Wenn ein Unternehmer mit seinem Unternehmen bestimmte Umsatzgrenzen im laufenden und im vorangegangenen Kalenderjahr nicht überschreitet, wird auf die Erhebung der Umsatzsteuer verzichtet. Die Regelung des § 19 Abs. 1 UStG soll dazu dienen, dass kleinere Unternehmen vom Verwaltungsaufwand, der mit der Umsatzsteuer verbunden ist, befreit werden. Die Kleinunternehmerregelung gilt seit dem 01.01.1993 nur noch für inländische oder in einem Zollfreigebiet ansässige Unternehmer, ausländische Unternehmer sind von der Regelung ausgeschlossen.

1. Nichterhebung der Steuer

Von der Nichterhebung der Steuer wird nur die Umsatzsteuer auf die Umsätze im Sinne des § 1 Abs. 1 Nr. 1 bis Nr. 3 UStG erfasst. Das bedeutet, dass die Nichterhebung der Umsatzsteuer im Falle der Anwendung des § 19 Abs. 1 UStG sich nicht bezieht auf:

  1. a)

    die Umsatzsteuer, die nach § 14 Abs. 3 UStG unberechtigt ausgewiesen wurde (Unberechtigter Steuerausweis)

  2. b)

    die Einfuhrumsatzsteuer auf Einfuhren von Gegenständen in das Zollgebiet (§ 1 Abs. 1 Nr. 4 UStG)

  3. c)

    die innergemeinschaftlichen Lieferungen neuer Fahrzeuge (§ 19 Abs. 4 UStG)

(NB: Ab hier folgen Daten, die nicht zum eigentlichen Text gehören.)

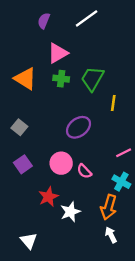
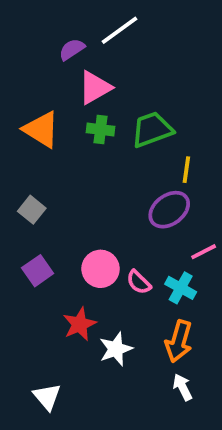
white line: (87, 18) -> (120, 30), moved
purple semicircle: (44, 21) -> (72, 49), moved, turned 35
green trapezoid: (92, 79) -> (152, 130), turned 40
purple ellipse: (78, 127) -> (169, 210), moved
cyan cross: (121, 182) -> (181, 288), moved

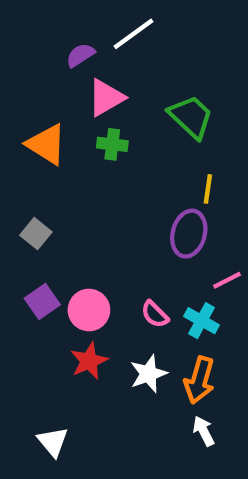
green trapezoid: (152, 130) -> (191, 117), moved, turned 63
purple ellipse: (169, 210) -> (189, 234), turned -39
pink circle: (101, 269) -> (89, 310), moved
white star: (116, 349) -> (148, 374), moved

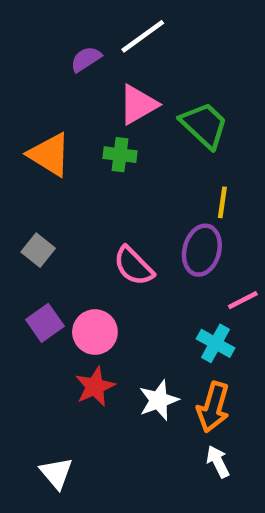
pink triangle: (106, 98) -> (138, 105), moved
pink semicircle: (155, 314) -> (134, 266), moved, size x1.4

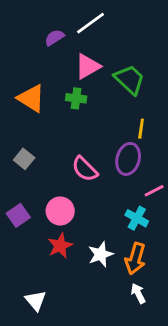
purple square: (45, 323) -> (18, 215), moved

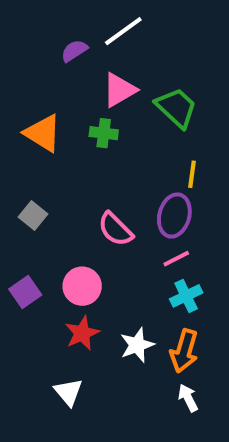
pink line: (154, 191) -> (176, 259), moved
cyan cross: (137, 218) -> (186, 296), turned 35
white triangle: (36, 301) -> (68, 392), moved

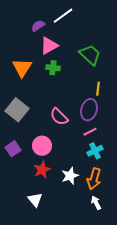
pink triangle: (119, 90) -> (49, 46), moved
orange triangle: (43, 133) -> (22, 68), turned 30
gray square: (33, 216) -> (17, 110), size x1.6

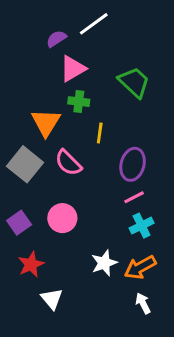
orange triangle: (22, 68) -> (46, 122), moved
yellow line: (98, 89) -> (100, 133), moved
pink semicircle: (59, 117) -> (68, 163), moved
red star: (42, 170) -> (31, 264), moved
orange arrow: (94, 179) -> (140, 267), turned 45

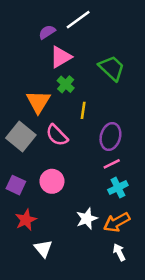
green cross: (79, 102) -> (66, 84), turned 35
purple square: (19, 223) -> (16, 185), turned -30

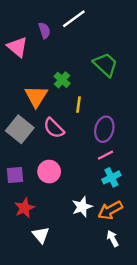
purple semicircle: (47, 32) -> (44, 30), turned 105
pink triangle: (61, 57) -> (17, 47), moved, turned -50
purple square: (16, 185) -> (15, 175), turned -30

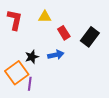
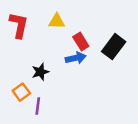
blue arrow: (56, 55) -> (76, 58), moved
orange square: (17, 73) -> (21, 92), size x0.6

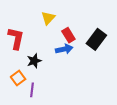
yellow triangle: (57, 21) -> (48, 18), turned -48
red L-shape: (19, 25) -> (16, 38), moved

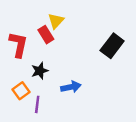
red rectangle: (68, 35) -> (46, 35), moved
blue arrow: (64, 49) -> (71, 87), moved

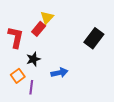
red rectangle: (46, 35) -> (39, 29), turned 72

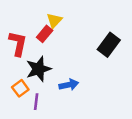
black star: (33, 59) -> (39, 69), size x1.5

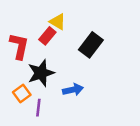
yellow triangle: (54, 21) -> (58, 22), turned -42
black rectangle: (109, 45) -> (91, 45), moved

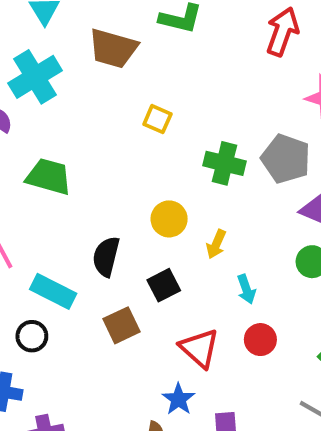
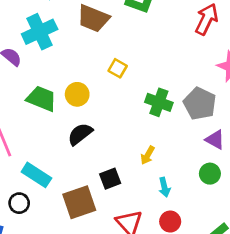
yellow circle: (169, 219) -> (77, 94), moved
black semicircle: (106, 257) -> (80, 134), moved, turned 32
brown square: (122, 325) -> (79, 202), size x1.4

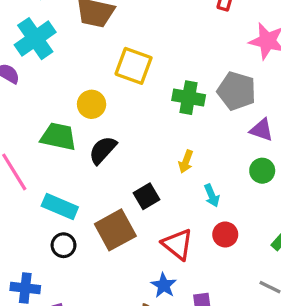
yellow square: (118, 68) -> (134, 66), size x1.6
green trapezoid: (42, 99) -> (58, 137), moved
black circle: (19, 203) -> (63, 245), moved

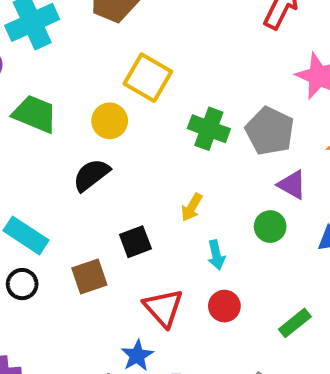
yellow circle: (92, 104) -> (110, 121), moved
green trapezoid: (58, 137) -> (35, 114), moved
green circle: (262, 171) -> (270, 227), moved
brown square: (115, 230) -> (89, 276), size x0.7

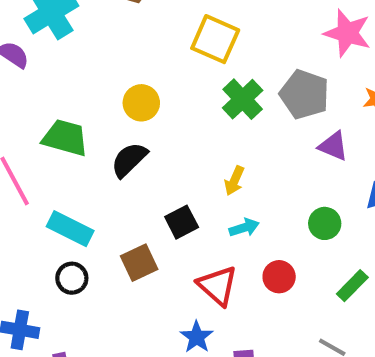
yellow square: (148, 78) -> (215, 39), moved
green trapezoid: (35, 114) -> (65, 138), moved
green cross: (209, 129) -> (243, 99), turned 33
green circle: (270, 227) -> (325, 223), moved
cyan arrow: (216, 255) -> (244, 228), moved, turned -88

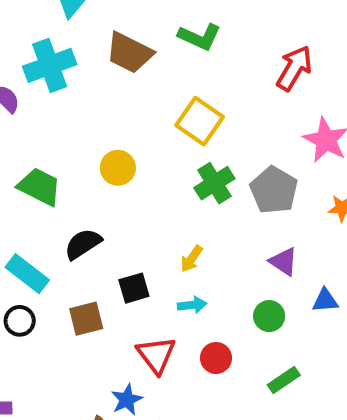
purple triangle: (333, 146) -> (284, 262), moved
black semicircle: (129, 160) -> (83, 244), moved

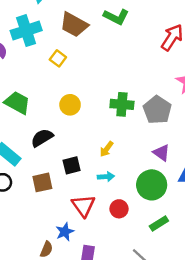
yellow square: (200, 121) -> (58, 58), moved, size x0.6
yellow circle: (118, 168) -> (70, 105), moved
green cross: (214, 183) -> (122, 104), turned 35
green circle: (269, 316) -> (152, 185), size x1.6

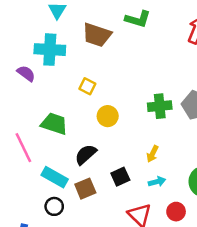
cyan cross: (26, 31) -> (50, 50), turned 32
yellow square: (58, 58) -> (87, 86), moved
brown square: (42, 182) -> (85, 189), moved

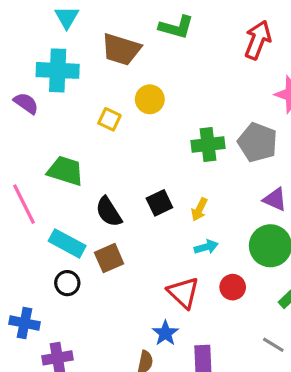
yellow circle: (108, 116) -> (150, 99), moved
black semicircle: (86, 154) -> (109, 212), turned -80
black square: (120, 177) -> (159, 203), moved

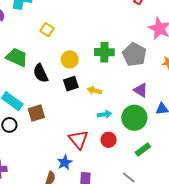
yellow circle: (150, 99) -> (70, 59), moved
yellow arrow: (199, 209) -> (94, 91), turned 72
black semicircle: (109, 212) -> (41, 73), moved
cyan arrow: (206, 247) -> (105, 114), moved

2. Nichtanwendung von Vorschriften

Für Unternehmer, die der Kleinunternehmerregelung des § 19 Abs. 1 UStG unterliegen, sind folgende Vorschriften nicht anwendbar:

  1. a)

    Steuerbefreiung innergemeinschaftlicher Lieferungen nach § 4 Nr. 1b UStG und § 6a UStG

  2. b)

    Verzicht auf Steuerbefreiungen nach § 9 UStG

  3. c)

    gesonderter Steuerausweis in Rechnungen nach § 14 Abs. 1 UStG

  4. d)

    Angabe der USt-IdNr. in Rechnungen nach § 14a Abs. 2 UStG

  5. e)

    Vorsteuerabzug nach § 15 UStG

Diese Ausschlüsse haben grundsätzlich den Sinn, dass wegen der Nichterhebung der Umsatzsteuer nach § 19 Abs. 1 UStG der Kleinunternehmer wie ein Nichtunternehmer oder Endverbraucher gestellt werden soll.

Praxistipp:

Wer unter die Kleinunternehmerregelung fällt und auf deren Anwendung nicht verzichtet hat, muss unbedingt darauf achten, dass er in Rechnungen die Umsatzsteuer nicht gesondert ausweisen darf. Wird dies dennoch gemacht, wird die ausgewiesene Umsatzsteuer nach § 14 Abs. 3 UStG geschuldet und die Rechnung kann nicht berichtigt werden.

3. Umsatzgrenzen

3.1 Allgemeines

Die Umsatzgrenzen sind auf den Gesamtumsatz zuzüglich der darauf entfallenden Umsatzsteuer (= Bruttoentgelte) abzustellen. Für steuerfreie Umsätze ist daher keine Umsatzsteuer hinzuzurechnen. Die Berechnung für die Umsatzgrenzen des § 19 Abs. 1 UStG muss nach den in den maßgeblichen Kalenderjahren vereinnahmten Beträgen erfolgen, auch wenn der Unternehmer der Versteuerung nach vereinbarten Entgelten (Sollversteuerung) unterliegt. Aus dem (Brutto-)Gesamtumsatz sind die darin enthaltenen Umsätze aus der Veräußerung oder der Entnahme von Wirtschaftsgütern des Anlagevermögens herauszunehmen. Das gilt auch für die Entnahme oder Veräußerung dieser Wirtschaftsgüter im Rahmen einer Geschäftsveräußerung. Dadurch wird eine Bereinigung um die nicht dem normalen Geschäftsbetrieb zuzuordnenden Umsätze erreicht. Der Begriff Wirtschaftsgut des Anlagevermögens ist nach einkommensteuerrechtlichen Kriterien zu beurteilen.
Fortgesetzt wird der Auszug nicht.